_Exercise_.
Find the lines of data that contain the string "logo", then list them.
──────
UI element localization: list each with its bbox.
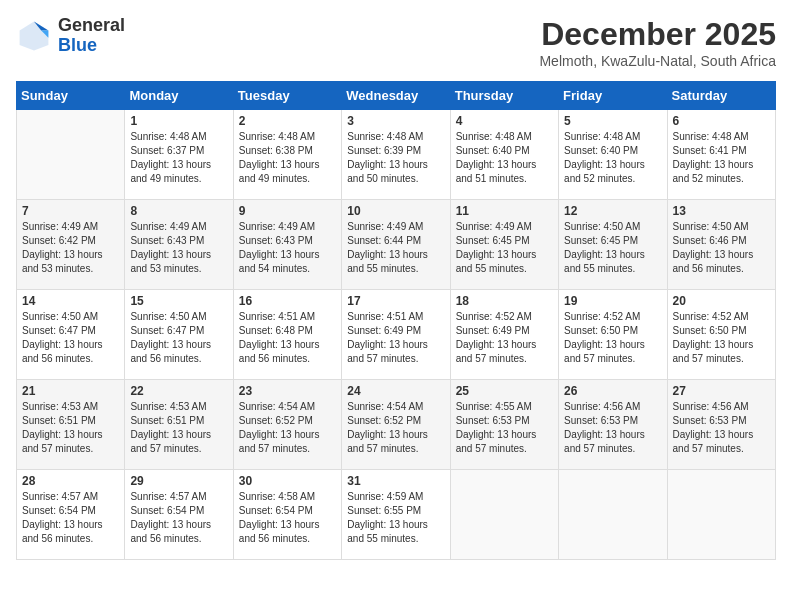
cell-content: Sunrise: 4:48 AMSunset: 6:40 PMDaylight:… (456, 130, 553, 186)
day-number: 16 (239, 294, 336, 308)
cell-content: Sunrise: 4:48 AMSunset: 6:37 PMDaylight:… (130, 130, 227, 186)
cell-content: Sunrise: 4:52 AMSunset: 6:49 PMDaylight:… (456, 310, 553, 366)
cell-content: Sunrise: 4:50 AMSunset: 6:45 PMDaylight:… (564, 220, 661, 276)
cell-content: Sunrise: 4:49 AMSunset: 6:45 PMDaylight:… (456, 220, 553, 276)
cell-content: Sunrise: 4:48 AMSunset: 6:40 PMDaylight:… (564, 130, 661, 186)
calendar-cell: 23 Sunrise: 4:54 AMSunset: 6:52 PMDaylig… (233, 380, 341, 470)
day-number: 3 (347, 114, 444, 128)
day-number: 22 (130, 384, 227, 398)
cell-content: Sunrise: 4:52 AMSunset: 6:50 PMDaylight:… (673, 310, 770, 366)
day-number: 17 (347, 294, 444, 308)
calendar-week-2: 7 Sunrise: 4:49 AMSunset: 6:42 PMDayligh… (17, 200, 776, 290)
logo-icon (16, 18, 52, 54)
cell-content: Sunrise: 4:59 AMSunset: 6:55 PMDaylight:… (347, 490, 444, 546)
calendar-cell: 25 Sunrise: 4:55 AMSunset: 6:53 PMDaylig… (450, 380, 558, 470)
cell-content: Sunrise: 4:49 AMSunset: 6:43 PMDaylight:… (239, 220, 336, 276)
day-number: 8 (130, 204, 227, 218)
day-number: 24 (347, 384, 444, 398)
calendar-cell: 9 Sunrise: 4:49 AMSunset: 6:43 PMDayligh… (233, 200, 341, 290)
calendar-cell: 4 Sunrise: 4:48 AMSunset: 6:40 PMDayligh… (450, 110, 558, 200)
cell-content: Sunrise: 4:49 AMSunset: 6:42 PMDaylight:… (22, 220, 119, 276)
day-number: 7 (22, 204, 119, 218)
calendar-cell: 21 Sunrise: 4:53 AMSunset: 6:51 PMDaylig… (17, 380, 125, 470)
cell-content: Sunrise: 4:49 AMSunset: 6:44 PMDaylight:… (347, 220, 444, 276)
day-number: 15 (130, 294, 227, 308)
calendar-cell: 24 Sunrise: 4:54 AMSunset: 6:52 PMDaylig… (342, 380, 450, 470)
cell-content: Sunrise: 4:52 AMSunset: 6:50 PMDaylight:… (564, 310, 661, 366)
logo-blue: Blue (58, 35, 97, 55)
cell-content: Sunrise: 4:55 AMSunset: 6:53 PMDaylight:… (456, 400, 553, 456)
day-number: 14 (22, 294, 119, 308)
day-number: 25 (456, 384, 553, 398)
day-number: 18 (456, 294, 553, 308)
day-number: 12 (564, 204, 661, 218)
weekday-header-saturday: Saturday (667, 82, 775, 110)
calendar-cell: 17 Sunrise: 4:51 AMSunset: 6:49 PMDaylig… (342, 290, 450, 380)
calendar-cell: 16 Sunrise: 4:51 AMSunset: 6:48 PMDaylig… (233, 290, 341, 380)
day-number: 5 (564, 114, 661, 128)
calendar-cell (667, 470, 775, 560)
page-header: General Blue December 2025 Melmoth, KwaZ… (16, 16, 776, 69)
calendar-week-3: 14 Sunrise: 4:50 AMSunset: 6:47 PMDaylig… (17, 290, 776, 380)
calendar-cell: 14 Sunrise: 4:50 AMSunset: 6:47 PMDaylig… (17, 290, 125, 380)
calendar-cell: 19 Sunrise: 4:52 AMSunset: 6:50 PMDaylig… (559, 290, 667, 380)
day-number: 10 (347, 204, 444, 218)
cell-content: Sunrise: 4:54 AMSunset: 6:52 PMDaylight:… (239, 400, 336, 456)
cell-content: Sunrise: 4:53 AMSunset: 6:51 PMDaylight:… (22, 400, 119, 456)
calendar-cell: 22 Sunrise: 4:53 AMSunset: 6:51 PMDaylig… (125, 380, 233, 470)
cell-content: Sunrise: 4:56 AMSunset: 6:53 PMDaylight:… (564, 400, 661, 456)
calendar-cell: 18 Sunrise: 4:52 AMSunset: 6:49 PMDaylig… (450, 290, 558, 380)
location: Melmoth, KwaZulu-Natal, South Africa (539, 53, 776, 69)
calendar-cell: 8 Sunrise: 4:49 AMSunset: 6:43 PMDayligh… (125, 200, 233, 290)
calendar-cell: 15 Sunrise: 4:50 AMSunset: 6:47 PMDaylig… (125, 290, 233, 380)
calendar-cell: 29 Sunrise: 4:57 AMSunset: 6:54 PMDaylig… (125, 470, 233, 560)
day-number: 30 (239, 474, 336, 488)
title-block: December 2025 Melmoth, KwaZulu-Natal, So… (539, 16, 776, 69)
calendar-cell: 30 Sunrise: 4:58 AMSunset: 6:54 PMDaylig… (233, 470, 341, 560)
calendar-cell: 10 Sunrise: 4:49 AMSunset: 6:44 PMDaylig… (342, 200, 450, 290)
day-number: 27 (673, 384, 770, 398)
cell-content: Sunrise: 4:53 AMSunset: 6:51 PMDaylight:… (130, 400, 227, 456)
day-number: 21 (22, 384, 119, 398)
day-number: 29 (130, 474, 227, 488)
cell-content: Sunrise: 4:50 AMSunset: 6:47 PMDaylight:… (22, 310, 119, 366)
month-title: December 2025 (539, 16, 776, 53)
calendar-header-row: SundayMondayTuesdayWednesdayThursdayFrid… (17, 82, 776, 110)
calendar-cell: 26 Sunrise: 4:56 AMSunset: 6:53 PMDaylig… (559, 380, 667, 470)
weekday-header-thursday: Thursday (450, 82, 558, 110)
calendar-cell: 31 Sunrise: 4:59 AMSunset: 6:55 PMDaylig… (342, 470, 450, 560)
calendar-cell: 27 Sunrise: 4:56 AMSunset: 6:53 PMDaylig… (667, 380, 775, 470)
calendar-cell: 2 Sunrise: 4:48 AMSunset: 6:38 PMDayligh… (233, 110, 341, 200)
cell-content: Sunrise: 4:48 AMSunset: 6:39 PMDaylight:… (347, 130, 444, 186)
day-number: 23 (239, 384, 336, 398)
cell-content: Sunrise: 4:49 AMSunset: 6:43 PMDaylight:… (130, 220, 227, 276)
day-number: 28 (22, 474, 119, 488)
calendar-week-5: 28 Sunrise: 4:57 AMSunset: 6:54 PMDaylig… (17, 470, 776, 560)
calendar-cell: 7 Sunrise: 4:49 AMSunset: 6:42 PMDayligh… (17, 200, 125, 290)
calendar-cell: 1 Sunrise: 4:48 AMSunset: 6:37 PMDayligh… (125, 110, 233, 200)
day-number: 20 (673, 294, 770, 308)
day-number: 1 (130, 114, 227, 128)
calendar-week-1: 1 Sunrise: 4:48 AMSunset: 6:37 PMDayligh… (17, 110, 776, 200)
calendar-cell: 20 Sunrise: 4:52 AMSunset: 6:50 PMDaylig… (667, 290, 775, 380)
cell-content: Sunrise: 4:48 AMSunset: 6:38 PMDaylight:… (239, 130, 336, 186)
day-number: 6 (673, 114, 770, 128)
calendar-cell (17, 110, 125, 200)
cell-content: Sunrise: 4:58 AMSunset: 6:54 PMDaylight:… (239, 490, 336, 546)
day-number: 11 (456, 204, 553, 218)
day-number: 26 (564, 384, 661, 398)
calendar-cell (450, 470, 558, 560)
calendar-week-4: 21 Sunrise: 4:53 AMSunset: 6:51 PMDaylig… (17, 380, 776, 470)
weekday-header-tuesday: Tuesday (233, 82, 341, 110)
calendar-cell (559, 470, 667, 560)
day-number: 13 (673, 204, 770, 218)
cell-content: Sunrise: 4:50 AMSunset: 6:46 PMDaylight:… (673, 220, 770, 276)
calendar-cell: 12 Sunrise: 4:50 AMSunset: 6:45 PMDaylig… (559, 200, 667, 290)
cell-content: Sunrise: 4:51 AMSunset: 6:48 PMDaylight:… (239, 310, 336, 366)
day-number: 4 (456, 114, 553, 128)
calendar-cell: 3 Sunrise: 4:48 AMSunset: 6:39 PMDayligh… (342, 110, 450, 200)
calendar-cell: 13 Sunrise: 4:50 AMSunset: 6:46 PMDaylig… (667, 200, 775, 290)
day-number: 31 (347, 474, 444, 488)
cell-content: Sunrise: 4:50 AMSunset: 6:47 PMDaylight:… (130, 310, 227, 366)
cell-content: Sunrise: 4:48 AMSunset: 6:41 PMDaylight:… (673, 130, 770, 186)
──────
_Response for this exercise_.
logo-icon (16, 18, 52, 54)
logo-blue: Blue (58, 35, 97, 55)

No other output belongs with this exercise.